"Is that all I have to do?" he demanded, when he had located a half dozen imaginary fires.

"That's all you get paid for doing, but that ain't all you have to do, by a long shot!" the fireman retorted significantly. But he would not explain until he had packed his bed on the horse that had brought up Jack's bedding and the fresh supplies, and was ready to go down the mountain with Hank. Then he looked at Jack pityingly.

"Well—you sure have got my sympathy, kid. I wouldn't stay here another month for a thousand dollars. You've got your work cut out for you, just to keep from going crazy. So long."

Jack stood on a little jutting pinnacle of rock and watched them out of sight. He thought the great crater behind the station looked like a crude, unfinished cup of clay and rocks; and that Crystal Lake, reflecting the craggy slope from the deeps below, was like blueing in the bottom of the cup. He picked up a rock the size of his fist and drew back his arm for the throw, remembered what the supervisor had told him about throwing stones into the lake, and dropped the rock guiltily. It was queer how a fellow wanted to roll a rock down and shatter that unearthly blue mirror into a million ripples.

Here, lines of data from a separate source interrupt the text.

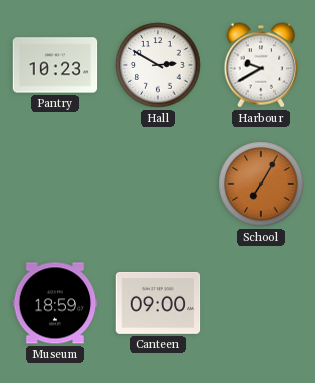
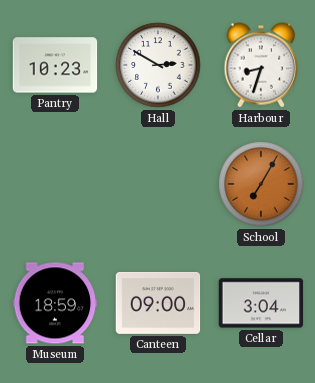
Harbour: 9:40 -> 8:33
Cellar: none -> 3:04
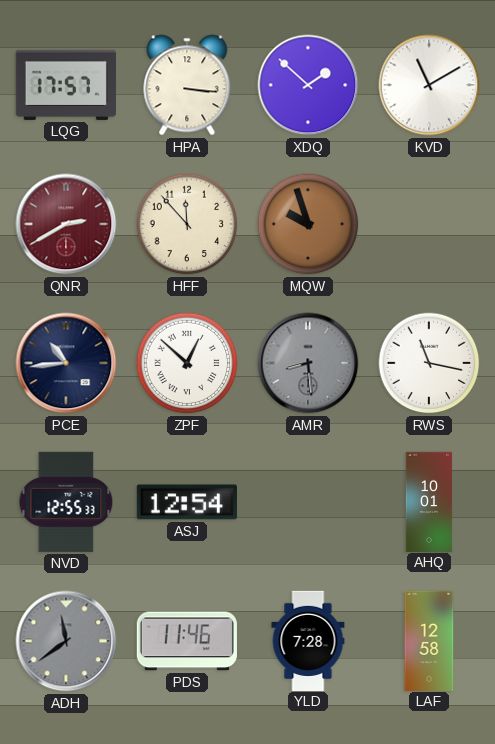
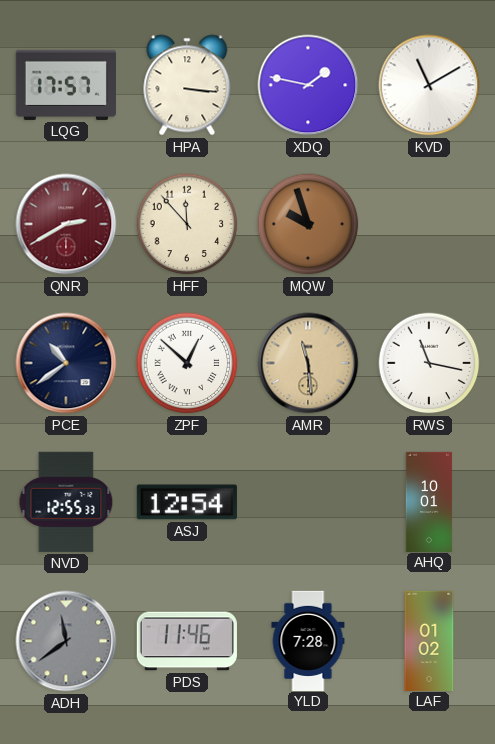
XDQ: 1:52 -> 1:47
PCE: 10:44 -> 10:39
AMR: 8:29 -> 11:29
AMR dial: grey -> champagne
LAF: 12:58 -> 01:02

He looked away to the northwest, where Mount Lassen sent a lazy column of thin, grayish vapor trailing high into the air, and thought how little he had expected to see this much-talked-of volcano; how completely and irrevocably the past two days had changed his life. Why, this was only Tuesday! Day before yesterday he had been whooping along the beach at Venice, wading out and diving under the breakers just as they combed for the booming lunge against the sand cluttered with humanity at play. He had blandly expected to go on playing there whenever the mood and the bunch invited. Night before last he had danced—and he had drunk much wine, and had made impulsive love to a girl he had never seen in his life until just before he had held her in his arms as they went swaying and gliding and dipping together across the polished floor, carefree as the gulls outside on the sand. Night before last he had driven home—but he winced there, and pulled his thoughts back from that drive.

Here were no girls to listen to foolish speeches; no wine, no music, no boom of breakers, no gulls. There never would be any. He was as far from all that as though he had taken flight to the moon. There was no sound save the whispering rush of the wind that blew over the bare mountain top. He was above the pines and he could only faintly hear the murmur of their branches. Below him the world lay hushed, silent with the silence of far distances. The shadows that lay on the slope and far canyons moved like ghosts across the tumbled wilderness.

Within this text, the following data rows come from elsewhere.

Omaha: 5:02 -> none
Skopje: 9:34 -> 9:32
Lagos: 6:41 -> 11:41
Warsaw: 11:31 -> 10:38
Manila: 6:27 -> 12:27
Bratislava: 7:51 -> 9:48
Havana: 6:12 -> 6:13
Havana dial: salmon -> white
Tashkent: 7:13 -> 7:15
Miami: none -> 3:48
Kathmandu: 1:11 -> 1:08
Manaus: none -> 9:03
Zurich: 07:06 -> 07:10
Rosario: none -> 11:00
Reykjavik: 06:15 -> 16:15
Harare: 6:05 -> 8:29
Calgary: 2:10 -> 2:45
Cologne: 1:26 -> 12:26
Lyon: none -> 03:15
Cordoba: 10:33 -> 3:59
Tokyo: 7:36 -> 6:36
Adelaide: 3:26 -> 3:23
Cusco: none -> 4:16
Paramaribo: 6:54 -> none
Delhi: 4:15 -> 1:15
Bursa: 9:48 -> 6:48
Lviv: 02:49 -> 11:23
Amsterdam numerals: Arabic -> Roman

For a minute the immensity of silence and blue distance lulled his thoughts again with the feeling of security and peace. He breathed deep, his nostrils flared like a thoroughbred horse, his face turned this way and that, his eyes drinking deep, satisfying draughts of a beauty such as he had never before known. His lips were parted a little, half smiling at the wonderful kindness of fate, that had picked him up and set him away up here at the top o' the world.

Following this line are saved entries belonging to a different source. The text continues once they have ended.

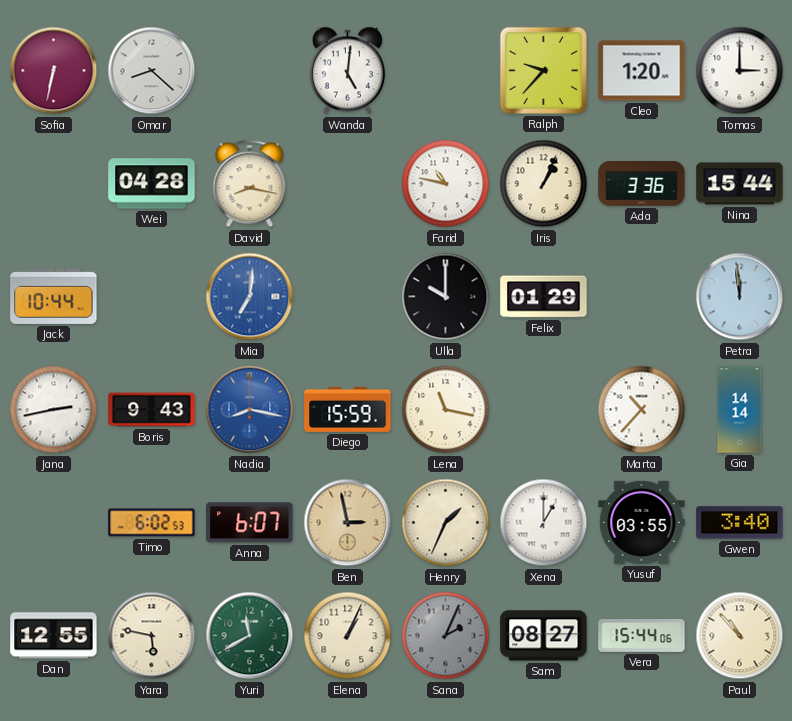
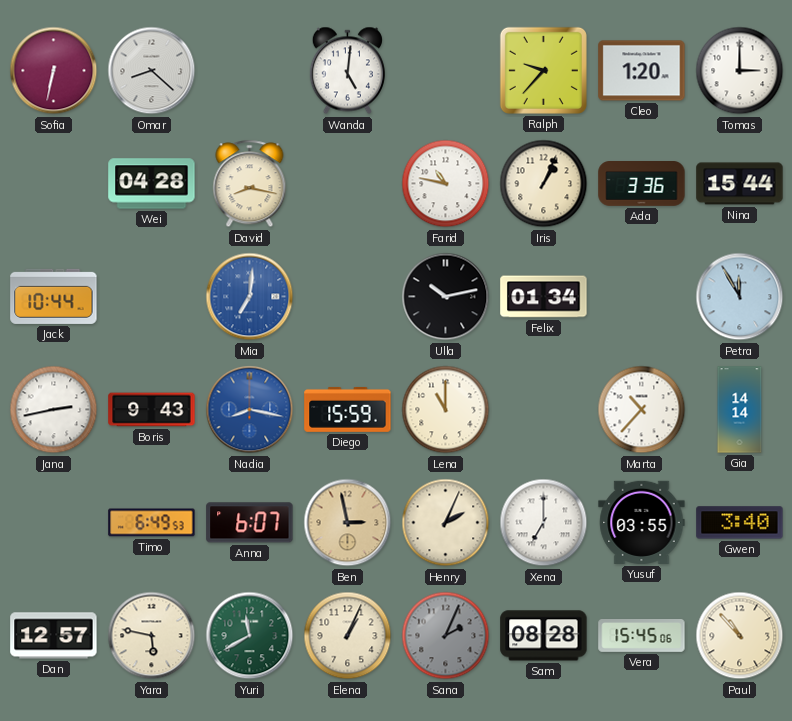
Ulla: 10:00 -> 10:13
Felix: 01:29 -> 01:34
Petra: 11:59 -> 11:55
Lena: 11:17 -> 11:00
Timo: 6:02 -> 6:49
Henry: 1:34 -> 2:04
Xena: 1:00 -> 7:00
Dan: 12:55 -> 12:57
Sam: 08:27 -> 08:28
Vera: 15:44 -> 15:45
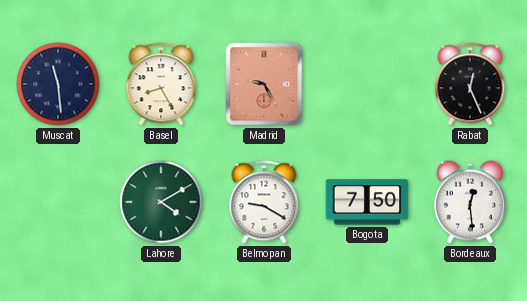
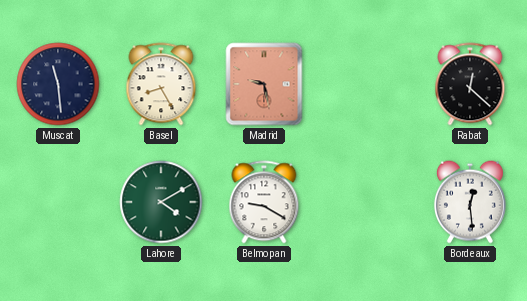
Madrid: 9:25 -> 9:28
Rabat: 12:26 -> 12:22
Bogota: 7:50 -> none
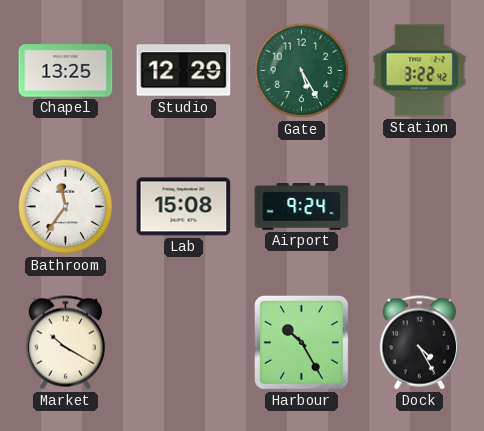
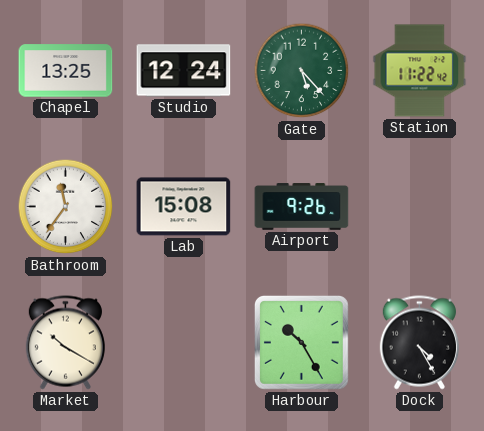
Studio: 12:29 -> 12:24
Gate: 5:25 -> 5:23
Station: 3:22 -> 11:22
Airport: 9:24 -> 9:26
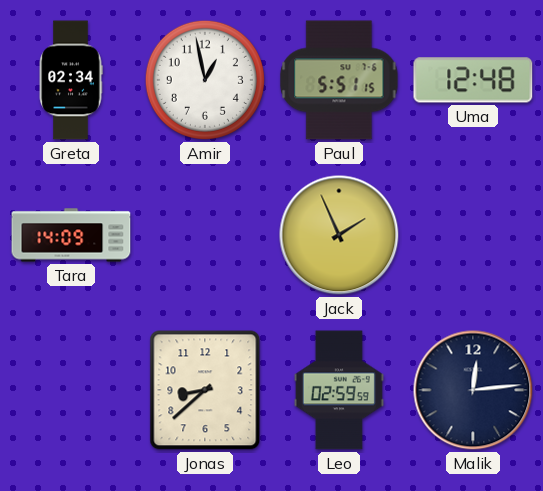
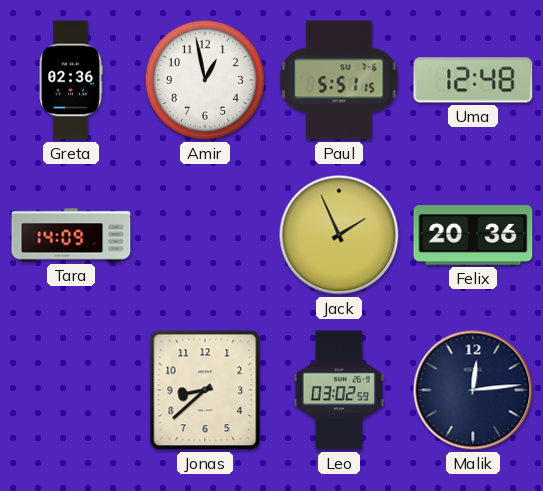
Greta: 02:34 -> 02:36
Felix: none -> 20:36
Leo: 02:59 -> 03:02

He glanced downward, to his right. There went two objects—three, he counted them a moment later. He stepped inside, snatched up the telescope and focussed it eagerly on the slow-moving, black specks. Why, there went Hank Brown and the fireman, Ed somebody, and the pack horse with Ed's bedding lashed on its back. For perhaps a mile he watched them going down through the manzanita and buck brush toward the massed line of balsam firs that marked the nearest edge of the heavy timber line.

So that was the trail that led up to his eyrie! He marked it well, thinking that it might be a good plan to keep an eye on that trail, in case an officer came looking for him here.

He watched Hank and Ed go down into the balsam firs. Dark shadows crept after them down the slope to the edge of the thicket where they had disappeared.